Suddenly, it comes to you. There it is, the solution to your problem, arising unbidden from the depths of your mind. In that moment, you feel like a creative genius, and perhaps you are.
But here’s the thing. This is not what creativity is.
The incident described above is the production of an idea. An idea is by definition something new, which makes it potentially creative. But is it creative? In that moment in which it arises, it might appear to be the ideal solution, but until you test it, and tweak it, and analyze it, and prototype it, and compare it to other solutions, etc. – it is just an idea.
As Dr. Gerard Puccio, head of the International Center for Studies in Creativity, says, “ideas are cheap.” And it’s true: ideas are abundant. When I facilitate a Creative Problem Solving session, the group generates lots of ideas – sometimes hundreds of ideas. So I’ll say it again: ideas are by definition new, which makes them potentially creative. But it cheapens creativity to give it the same status as ideas. The hard work of creativity is the entire process of developing something new and valuable. Here’s what creativity looks like:
Hard Work > Aha! > Hard Work
The hard work that comes first is the preparation one must do to be able to think creatively in a certain domain. Preparation includes acquiring the necessary knowledge and/or skills, developing problem awareness, understanding the current solutions, etc.

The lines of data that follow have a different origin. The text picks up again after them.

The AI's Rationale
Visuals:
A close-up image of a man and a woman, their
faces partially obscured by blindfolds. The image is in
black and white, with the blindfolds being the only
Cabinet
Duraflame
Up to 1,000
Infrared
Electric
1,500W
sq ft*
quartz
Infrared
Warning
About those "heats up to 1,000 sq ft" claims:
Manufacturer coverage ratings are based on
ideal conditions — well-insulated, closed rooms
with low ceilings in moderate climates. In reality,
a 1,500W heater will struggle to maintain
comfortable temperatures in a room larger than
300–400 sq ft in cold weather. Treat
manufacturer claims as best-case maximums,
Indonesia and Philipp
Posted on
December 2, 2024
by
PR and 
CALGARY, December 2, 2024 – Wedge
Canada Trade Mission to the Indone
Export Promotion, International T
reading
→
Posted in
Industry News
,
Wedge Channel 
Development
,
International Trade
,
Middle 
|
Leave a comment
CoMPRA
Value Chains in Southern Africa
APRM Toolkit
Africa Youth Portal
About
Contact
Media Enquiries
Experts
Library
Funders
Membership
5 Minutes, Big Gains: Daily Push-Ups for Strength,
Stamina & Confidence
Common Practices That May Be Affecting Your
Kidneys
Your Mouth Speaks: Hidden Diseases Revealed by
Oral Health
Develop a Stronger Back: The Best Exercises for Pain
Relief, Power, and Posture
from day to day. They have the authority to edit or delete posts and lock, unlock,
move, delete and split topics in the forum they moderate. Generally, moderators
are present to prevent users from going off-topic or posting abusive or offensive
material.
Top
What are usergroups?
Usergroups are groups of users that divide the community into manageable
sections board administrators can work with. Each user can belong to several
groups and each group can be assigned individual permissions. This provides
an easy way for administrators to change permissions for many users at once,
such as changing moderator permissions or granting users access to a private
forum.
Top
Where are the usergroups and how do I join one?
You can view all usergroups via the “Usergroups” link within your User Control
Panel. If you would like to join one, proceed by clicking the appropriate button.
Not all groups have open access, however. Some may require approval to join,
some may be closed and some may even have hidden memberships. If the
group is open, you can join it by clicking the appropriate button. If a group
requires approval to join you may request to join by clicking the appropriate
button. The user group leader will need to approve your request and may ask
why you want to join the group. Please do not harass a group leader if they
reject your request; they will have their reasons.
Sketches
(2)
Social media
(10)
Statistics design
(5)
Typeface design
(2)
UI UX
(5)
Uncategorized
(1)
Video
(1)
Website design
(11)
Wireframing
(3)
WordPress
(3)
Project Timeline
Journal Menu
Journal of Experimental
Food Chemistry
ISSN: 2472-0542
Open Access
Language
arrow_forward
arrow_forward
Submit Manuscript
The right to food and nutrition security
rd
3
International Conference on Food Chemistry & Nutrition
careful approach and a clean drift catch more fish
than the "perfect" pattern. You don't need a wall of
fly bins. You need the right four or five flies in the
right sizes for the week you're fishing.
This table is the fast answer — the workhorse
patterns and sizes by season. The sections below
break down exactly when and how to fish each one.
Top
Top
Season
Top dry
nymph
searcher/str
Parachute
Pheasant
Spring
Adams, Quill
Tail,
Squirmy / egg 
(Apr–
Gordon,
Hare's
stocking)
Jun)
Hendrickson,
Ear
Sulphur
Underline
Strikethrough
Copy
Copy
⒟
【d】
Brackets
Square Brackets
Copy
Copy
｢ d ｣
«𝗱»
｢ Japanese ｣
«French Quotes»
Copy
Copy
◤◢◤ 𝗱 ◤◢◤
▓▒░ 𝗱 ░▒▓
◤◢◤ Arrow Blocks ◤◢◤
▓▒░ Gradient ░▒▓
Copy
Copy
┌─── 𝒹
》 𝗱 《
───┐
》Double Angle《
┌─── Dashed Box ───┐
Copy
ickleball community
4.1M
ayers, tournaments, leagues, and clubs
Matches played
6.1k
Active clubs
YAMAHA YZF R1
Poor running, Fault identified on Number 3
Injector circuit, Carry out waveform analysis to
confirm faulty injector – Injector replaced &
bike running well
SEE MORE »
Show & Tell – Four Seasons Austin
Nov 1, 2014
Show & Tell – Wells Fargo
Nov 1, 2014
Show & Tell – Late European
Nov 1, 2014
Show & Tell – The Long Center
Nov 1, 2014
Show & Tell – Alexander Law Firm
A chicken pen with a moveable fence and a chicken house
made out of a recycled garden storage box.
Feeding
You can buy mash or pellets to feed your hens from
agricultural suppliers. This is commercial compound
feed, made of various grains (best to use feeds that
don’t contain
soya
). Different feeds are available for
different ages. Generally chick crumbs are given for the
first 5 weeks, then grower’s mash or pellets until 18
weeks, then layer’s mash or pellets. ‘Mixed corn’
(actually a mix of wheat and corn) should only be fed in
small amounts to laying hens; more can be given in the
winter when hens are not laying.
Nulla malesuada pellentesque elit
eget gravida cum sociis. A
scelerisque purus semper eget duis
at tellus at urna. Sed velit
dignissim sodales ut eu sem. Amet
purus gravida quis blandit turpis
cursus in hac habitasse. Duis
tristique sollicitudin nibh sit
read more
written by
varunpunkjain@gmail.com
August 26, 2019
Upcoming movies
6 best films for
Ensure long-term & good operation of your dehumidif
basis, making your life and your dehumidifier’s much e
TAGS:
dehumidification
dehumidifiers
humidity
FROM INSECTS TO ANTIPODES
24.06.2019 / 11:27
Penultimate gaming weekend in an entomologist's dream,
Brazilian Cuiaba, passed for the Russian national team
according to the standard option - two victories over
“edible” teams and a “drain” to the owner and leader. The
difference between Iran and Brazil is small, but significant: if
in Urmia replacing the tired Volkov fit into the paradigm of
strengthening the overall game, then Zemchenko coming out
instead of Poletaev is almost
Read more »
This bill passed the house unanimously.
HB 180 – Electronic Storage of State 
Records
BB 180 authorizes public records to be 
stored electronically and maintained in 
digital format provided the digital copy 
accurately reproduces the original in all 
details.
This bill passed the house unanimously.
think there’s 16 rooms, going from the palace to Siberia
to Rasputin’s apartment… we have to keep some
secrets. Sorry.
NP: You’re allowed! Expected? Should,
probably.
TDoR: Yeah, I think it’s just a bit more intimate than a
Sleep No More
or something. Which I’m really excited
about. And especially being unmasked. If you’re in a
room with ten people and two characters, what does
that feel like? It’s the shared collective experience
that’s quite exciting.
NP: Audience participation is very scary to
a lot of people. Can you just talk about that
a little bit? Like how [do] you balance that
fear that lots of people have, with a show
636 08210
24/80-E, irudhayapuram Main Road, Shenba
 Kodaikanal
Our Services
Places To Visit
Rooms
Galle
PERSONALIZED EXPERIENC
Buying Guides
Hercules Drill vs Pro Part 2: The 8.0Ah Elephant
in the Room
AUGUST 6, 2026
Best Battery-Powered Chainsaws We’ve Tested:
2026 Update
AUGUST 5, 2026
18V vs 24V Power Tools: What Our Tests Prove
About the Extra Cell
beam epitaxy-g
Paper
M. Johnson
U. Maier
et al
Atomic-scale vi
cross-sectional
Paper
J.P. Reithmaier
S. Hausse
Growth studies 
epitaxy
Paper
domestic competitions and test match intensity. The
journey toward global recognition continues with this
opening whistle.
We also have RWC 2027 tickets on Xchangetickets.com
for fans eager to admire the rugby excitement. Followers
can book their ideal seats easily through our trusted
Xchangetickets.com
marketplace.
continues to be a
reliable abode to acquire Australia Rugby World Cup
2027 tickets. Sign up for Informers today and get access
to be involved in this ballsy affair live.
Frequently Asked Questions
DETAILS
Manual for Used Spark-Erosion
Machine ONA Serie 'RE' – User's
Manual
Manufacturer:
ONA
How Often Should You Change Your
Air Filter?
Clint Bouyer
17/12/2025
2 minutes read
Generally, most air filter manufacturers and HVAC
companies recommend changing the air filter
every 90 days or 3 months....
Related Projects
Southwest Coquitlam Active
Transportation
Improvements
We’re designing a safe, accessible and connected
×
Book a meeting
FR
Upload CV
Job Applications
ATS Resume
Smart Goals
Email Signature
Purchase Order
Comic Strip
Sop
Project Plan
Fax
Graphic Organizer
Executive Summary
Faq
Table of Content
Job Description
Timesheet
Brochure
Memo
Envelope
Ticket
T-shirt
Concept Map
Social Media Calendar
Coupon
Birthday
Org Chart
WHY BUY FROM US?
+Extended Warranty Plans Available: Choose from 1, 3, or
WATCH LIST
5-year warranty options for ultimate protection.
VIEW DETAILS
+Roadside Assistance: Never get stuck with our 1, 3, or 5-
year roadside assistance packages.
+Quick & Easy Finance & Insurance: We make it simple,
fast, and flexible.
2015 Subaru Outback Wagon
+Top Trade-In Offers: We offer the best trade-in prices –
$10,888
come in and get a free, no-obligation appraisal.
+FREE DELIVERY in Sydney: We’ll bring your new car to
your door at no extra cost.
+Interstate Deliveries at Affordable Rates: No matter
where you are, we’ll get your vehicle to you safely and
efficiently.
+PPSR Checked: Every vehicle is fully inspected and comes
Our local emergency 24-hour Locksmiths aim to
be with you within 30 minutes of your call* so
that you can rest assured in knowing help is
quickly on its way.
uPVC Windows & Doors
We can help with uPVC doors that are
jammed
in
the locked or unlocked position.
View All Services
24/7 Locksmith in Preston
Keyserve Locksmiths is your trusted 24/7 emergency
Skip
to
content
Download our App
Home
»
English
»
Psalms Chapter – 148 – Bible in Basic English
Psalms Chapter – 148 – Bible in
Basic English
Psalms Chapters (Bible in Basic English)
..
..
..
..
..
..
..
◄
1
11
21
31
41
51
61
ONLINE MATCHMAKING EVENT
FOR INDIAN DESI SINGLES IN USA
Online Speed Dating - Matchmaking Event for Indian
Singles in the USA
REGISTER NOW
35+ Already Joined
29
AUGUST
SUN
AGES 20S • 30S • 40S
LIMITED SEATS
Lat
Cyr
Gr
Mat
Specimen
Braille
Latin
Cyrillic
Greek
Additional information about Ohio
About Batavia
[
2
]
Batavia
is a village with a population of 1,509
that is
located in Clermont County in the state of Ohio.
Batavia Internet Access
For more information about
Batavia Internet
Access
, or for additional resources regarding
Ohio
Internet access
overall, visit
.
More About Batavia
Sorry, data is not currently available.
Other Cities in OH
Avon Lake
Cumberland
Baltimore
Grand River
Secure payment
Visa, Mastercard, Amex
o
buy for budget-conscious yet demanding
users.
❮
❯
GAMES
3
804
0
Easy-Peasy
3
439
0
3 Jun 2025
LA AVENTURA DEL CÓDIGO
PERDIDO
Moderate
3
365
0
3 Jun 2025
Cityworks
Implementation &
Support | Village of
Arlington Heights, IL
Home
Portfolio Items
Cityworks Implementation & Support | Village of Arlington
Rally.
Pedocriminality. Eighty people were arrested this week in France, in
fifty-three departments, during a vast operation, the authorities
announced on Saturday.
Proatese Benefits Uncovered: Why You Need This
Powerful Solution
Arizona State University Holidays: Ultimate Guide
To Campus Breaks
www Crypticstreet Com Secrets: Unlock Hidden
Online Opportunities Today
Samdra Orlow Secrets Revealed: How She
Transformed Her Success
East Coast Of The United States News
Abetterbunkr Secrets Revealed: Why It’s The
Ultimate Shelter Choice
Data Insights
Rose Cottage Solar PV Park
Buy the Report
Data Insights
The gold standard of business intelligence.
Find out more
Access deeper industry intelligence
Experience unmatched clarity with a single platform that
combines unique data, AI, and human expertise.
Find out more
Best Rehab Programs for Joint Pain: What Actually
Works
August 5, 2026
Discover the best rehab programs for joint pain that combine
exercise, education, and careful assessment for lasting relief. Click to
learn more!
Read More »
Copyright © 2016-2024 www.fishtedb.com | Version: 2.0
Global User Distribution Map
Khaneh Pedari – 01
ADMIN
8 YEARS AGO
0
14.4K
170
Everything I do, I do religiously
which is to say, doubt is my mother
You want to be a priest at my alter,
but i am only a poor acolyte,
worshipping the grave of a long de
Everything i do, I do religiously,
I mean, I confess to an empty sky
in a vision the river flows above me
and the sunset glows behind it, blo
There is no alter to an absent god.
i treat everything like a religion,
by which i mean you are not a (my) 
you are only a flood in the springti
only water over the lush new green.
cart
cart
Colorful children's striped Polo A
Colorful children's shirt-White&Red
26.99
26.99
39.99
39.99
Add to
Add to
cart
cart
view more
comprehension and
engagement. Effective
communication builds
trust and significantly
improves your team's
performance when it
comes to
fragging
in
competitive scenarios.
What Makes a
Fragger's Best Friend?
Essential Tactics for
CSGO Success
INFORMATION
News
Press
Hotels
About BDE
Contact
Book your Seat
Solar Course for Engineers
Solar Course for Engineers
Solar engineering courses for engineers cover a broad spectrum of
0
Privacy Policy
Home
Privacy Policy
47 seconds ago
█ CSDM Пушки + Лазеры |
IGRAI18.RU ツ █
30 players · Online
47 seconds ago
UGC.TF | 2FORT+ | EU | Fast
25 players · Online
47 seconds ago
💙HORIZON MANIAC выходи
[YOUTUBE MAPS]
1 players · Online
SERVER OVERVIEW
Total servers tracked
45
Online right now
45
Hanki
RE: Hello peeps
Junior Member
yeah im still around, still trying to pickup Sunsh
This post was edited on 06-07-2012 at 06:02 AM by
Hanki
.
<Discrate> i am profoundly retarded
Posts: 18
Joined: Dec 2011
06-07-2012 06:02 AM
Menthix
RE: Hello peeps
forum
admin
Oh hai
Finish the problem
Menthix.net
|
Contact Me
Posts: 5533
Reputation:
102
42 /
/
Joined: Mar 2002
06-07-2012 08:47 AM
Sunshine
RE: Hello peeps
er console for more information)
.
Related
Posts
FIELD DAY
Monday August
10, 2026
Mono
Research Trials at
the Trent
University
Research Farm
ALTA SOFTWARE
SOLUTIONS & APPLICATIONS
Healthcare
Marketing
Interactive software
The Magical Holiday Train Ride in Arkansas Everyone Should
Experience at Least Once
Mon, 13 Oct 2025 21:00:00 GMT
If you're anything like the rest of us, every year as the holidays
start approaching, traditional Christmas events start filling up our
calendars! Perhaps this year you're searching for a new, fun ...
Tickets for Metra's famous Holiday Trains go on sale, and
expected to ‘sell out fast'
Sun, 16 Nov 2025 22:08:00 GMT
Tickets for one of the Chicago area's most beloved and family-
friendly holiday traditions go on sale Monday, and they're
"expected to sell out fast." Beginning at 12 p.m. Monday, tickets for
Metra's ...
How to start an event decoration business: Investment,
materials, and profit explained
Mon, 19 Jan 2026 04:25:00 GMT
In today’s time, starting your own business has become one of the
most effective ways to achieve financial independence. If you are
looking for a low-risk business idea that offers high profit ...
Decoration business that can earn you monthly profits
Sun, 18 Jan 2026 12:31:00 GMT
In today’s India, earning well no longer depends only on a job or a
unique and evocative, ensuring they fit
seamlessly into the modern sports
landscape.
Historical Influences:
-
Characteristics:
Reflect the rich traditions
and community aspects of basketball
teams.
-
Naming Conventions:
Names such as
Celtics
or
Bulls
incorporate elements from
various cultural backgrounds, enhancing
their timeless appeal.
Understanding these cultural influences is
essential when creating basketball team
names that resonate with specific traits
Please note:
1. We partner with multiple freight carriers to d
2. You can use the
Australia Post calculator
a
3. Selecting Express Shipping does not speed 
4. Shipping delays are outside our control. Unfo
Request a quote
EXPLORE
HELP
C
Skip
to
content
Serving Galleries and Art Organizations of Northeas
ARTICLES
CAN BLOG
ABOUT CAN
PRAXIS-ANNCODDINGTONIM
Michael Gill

To be able to solve world hunger, you must become an expert in world hunger. (You can substitute any field of endeavor in that sentence: interior design, molecular biology, poetry, package design, or whatever it is you do.) This is why, as Malcolm Gladwell points out in Outliers, that extraordinary accomplishment in a domain comes after about 10,000 hours of preparation.
The hard work that comes after the “aha!” is when you take the idea(s) and forge them into workable solutions. Together, these periods of hard work make up the 99% perspiration that Thomas Edison mentioned. Even the “aha!” might not be there: in a deliberate creative process, ideas are often the result of hard work, too:
Hard Work > Hard Work > Hard Work
Or, more to the point:
Hard Work (Preparation) > Hard Work (Generating Ideas) > Hard Work (Crafting Solutions)
Eureka moments exist. They are real. And sometimes, that idea from within is the real thing. But no idea becomes a solution without the hard work that surrounds it. And not doing the hard work – due to lack of motivation, lack of follow-through, lack of resources, or lack of whatever – is precisely why most ideas remain just that: ideas.
Gladwell, M. (2008). Outliers: The story of success. New York: Little, Brown.